Work task
Repeat the stretch of entries below from the line with "service to expand into more countries." through the line with "similar tastes. In". Include both ends and add nothing.

Supplied data
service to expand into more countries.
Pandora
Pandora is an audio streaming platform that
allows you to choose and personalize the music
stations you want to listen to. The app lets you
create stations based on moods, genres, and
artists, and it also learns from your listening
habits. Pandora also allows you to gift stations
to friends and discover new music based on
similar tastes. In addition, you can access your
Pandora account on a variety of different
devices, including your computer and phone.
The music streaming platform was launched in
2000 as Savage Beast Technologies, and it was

--

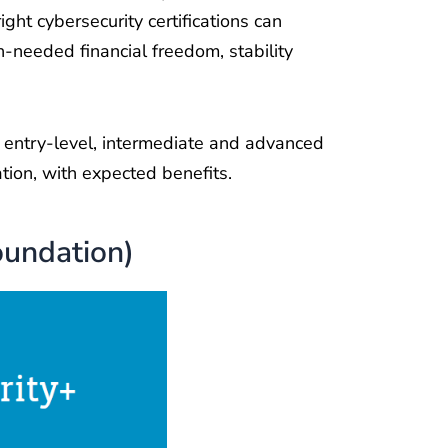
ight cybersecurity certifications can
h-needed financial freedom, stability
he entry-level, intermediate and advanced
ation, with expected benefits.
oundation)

Reply
service to expand into more countries.
Pandora
Pandora is an audio streaming platform that
allows you to choose and personalize the music
stations you want to listen to. The app lets you
create stations based on moods, genres, and
artists, and it also learns from your listening
habits. Pandora also allows you to gift stations
to friends and discover new music based on
similar tastes. In addition, you can access your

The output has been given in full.